5) Gold bullion is the most complicated of all assets IMHO. You want physical but there's really no great place to put it. Chase Bank recently banned gold bullion (and cash) from safe deposit boxes and other banks will likely follow suit. Greece has frozen SDB access and will likely seize any gold in them. Having gold at home risks theft. You can get a safe, but even if you spend $1,000+ on a really good safe like for guns, it needs to be bolted into concrete to be secure. That basically rules out the ability for a renter and possibly condo-owner from securely storing gold at home. You can secure it at a specialized vault but there's counterparty risk. I think I'd rather have an ETF than a "vault service." The state of Texas recently voted (last month) to started their own depository for gold. I'm looking for a place to buy a home and settle down and if I choose Texas, this may be an option for at least some portion of the gold.
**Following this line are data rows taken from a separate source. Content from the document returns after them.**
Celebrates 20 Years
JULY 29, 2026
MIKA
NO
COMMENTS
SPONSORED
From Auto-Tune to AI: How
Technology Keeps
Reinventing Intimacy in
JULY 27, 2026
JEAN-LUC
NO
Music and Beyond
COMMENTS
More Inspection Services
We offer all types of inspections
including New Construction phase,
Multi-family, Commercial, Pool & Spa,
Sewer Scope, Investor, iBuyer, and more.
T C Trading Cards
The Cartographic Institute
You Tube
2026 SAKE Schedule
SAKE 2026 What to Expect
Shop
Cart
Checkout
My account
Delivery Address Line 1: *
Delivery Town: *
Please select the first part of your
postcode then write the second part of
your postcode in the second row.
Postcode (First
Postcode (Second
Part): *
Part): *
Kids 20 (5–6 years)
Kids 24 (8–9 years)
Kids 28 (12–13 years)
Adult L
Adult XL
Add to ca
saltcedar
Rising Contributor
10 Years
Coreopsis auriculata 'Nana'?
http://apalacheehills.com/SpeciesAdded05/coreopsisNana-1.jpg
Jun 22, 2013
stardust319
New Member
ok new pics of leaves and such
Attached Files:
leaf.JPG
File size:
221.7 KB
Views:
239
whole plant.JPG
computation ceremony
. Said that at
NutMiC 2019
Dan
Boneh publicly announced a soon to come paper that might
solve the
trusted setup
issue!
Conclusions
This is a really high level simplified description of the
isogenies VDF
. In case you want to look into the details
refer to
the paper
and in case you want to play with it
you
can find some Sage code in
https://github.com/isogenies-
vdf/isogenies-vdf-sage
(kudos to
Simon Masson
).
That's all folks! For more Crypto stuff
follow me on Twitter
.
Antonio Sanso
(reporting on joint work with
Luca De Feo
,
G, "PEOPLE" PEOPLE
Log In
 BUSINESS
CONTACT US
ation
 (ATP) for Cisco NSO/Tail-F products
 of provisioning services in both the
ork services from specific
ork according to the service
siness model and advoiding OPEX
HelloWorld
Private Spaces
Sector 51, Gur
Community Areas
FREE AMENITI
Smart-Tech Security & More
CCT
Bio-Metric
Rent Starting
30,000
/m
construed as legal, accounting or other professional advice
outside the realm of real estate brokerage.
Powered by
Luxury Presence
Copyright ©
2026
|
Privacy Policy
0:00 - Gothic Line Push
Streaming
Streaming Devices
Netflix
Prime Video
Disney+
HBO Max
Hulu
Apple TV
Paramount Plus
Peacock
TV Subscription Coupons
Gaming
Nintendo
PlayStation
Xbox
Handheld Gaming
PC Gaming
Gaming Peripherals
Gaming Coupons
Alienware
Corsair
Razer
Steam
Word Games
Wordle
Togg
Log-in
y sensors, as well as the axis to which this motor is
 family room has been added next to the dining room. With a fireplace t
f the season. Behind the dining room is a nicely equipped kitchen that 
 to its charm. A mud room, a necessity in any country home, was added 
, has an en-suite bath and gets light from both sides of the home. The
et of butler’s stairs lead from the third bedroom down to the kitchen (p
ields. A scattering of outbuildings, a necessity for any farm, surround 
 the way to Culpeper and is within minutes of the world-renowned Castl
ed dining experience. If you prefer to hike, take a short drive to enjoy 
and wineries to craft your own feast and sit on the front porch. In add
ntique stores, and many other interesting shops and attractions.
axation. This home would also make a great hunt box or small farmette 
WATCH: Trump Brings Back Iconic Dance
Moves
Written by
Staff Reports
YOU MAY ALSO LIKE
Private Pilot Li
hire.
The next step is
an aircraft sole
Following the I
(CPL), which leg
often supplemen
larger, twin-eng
6) Equities would be best held as individual equities instead of ETFs due to counterparty risk and annual expense ratios. However, unless you have significant assets ($50MM+), you can't really buy enough individual stocks to match a good ETF and get good diversification. What I'm considering is getting one of the brokerages that offer 50 or 100 free trades each year, and selecting about 30 large cap stocks and buying equal amounts of each. That would be half of my PP equities. The other half would be an ETF. As long as the 30 stocks are in different industries, you'll get really good diversification and if you set dividends to reinvest, won't have any annual expenses. Biggest problem? Getting 30 different sets of voting and annual/quarterly shareholder reports in the mail. I only hold a few individual stocks and getting that crap in the mail really bothers me. I think I've gotten a dozen things from GTU in the last few months alone from the takeover issue. Second biggest problem is while your 30 stocks will be close to the index, it won't match it. So you'll be 1/2 percent up or down and then think you're a genius and decide to gamble away in the VP or you'll be down 1/2 percent and second guess yourself and sell all 30 and switch back to an ETF and have all sorts of transaction costs involved. Probably best to just hold ETFs for all of the equity portion, and possibly split across 2 or 3 different ones. Like Fidelity, Vanguard and Schwab.
7) Having stocks in a taxable account seems great from a tax perspective but also one of liquidity. If the government starts getting to the point of desperation, its easier to get the money out of your taxable brokerage than it is get it from your IRA/401k. CraigR discusses this on the forums.